Here are the latest COVID-19 statistics:
- 60,101 cases confirmed (924 new) via 1,138,595 tests
- 1,648 deaths (8 new)
- 5,506 cases requiring hospitalization
- 309 people remain hospitalized; 154 in intensive care
- 52,768 patients no longer requiring isolation
Two closely watched metrics — people currently hospitalized and those needing intensive care — have generally flattened after climbing in recent weeks, although Saturday marked the ninth straight day with 300 or more people still hospitalized, the first time that’s happened since late June.
While current hospitalizations remain far lower than their late-May peak, they’ve shown an upward swing the past few weeks even as the daily growth in new cases flattened.
‘Fragile’ progress at risk
Despite the relatively good numbers, officials on Friday raised fresh worries about long-term care facilities, the epicenter for most of Minnesota’s COVID-19 deaths.
In early May, Gov. Tim Walz unveiled a “battle plan” to safeguard Minnesotans living in long-term care facilities, including expanded testing and a promise of “adequate” staffing when workers fall ill. It helped drive down daily death counts to mostly single digits the past six weeks.

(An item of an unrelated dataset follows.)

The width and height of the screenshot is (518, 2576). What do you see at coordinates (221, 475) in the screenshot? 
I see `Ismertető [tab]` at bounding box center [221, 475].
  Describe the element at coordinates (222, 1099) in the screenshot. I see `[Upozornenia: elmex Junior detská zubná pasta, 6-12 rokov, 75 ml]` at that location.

Now, though, officials worry those gains may slip away as COVID-19 ripples across the state.
They say they’re seeing new cases tied to long-term care facilities that they believe are being driven largely by community spread and brought in inadvertently by facility staff as restrictions on daily life loosen and people return to indoor gathering spaces and attend family events.
“The staff are clearly having more exposures in the community than in the facilities themselves,” said Dr. Ruth Lynfield, the state’s epidemiologist.

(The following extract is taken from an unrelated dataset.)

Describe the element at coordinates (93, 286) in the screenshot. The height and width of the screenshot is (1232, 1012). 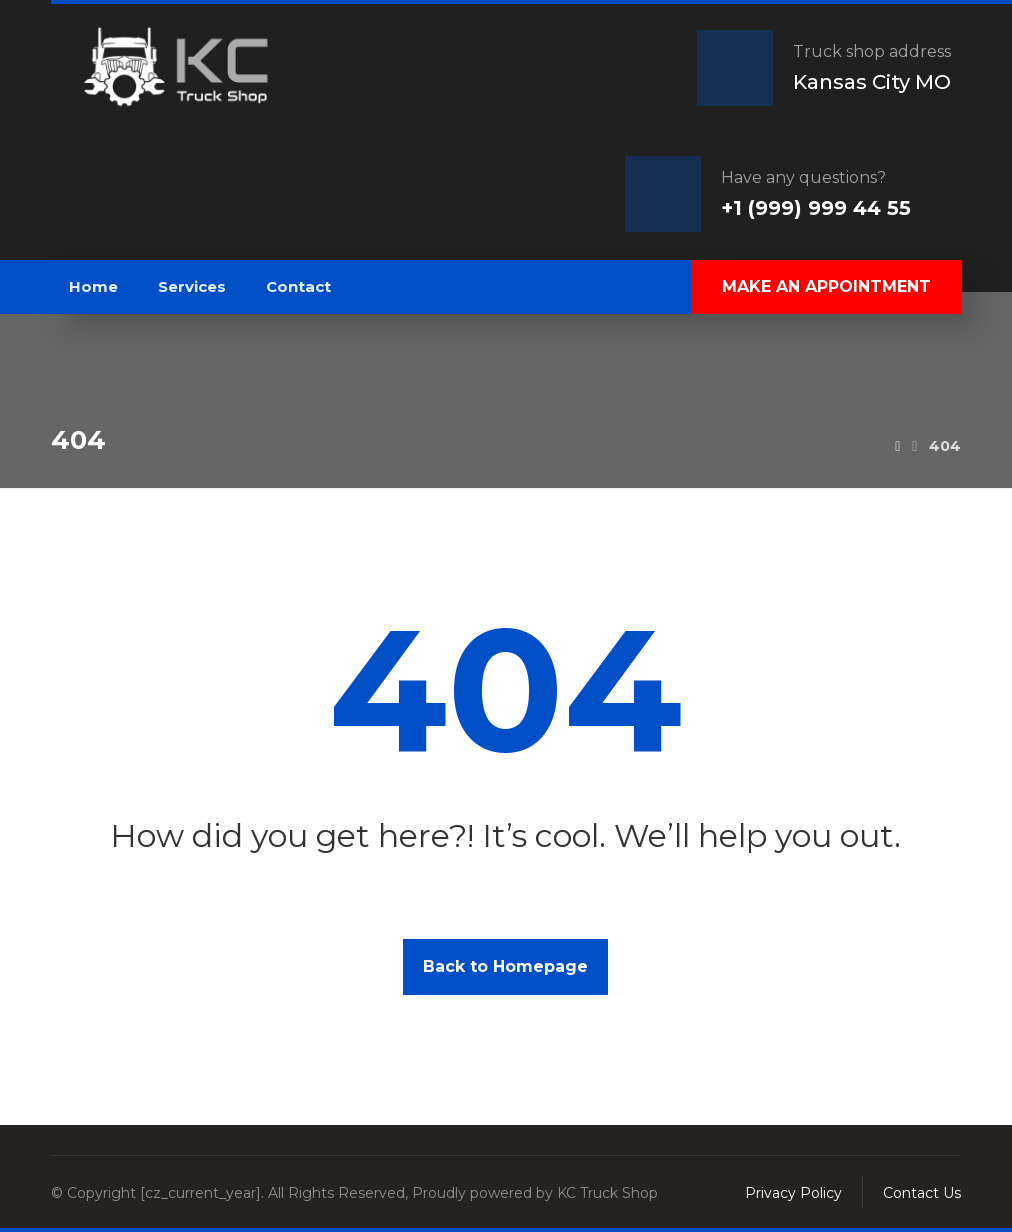
I see `Home` at that location.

She urged people to stay vigilant against the spread of the disease — wearing masks in indoor gathering places, social distancing and washing hands — and warned that the work to limit spread among vulnerable populations was at risk.
“This is fragile and we are very concerned that the progress we have made can be at risk, and can even be lost, if we let up on our precautions,” she said. “We need everyone in Minnesota to be doing their part to limit transmission. We are all connected to each other.”
Cases bubble up across age brackets, up north
Worries remain about the growth of COVID-19 among younger Minnesotans, including that those infected will inadvertently spread the virus to grandparents and other more vulnerable people.
Minnesotans in their 20s now make up the age group with the most confirmed cases in the pandemic — more than 14,000. The median age of Minnesotans infected has been trending down in recent weeks and is now 36 years old.
Regionally, the Twin Cities and its suburbs have been driving the counts of newly reported cases. But the disease is present in all parts of the state, including the north, which had largely avoided the outbreak until recently.
Many of the state’s fastest-growing outbreaks relative to population are in northern Minnesota.
Meatpacking operations had been hot spots for big outbreaks in southwest, west-central and central Minnesota earlier in the pandemic, but new cases have slowed considerably in recent weeks.
Malcolm and other state public health leaders have warned all week that Sturgis, which runs through Aug. 16, could be a potential petri dish for spreading the virus here and across the nation.
The event is expected to attract more than 250,000 riders and their friends from around the country to the Black Hills.
Malcolm on Friday said self-isolating for 14 days after Sturgis was especially important for people who work with seniors or other populations highly vulnerable to COVID-19.
“Too many people have already gotten very sick and have unfortunately died of this disease in our state,” she said. “We don’t want to see any more.”
Freeborn County reported one new case on Saturday, increasing the county’s cumulative cases to 359. Of that number, there are six active cases, and one person is hospitalized.
The Freeborn County Public Health Department stated the new case was a person between 10 and 20.
Mower County reported four new cases, increasing its total to 1,099; Faribault County had two new cases and has had 87 cases; Steele County had seven new cases and has now had 345 cases; and Waseca County had 10 new cases and has now had 148 cases.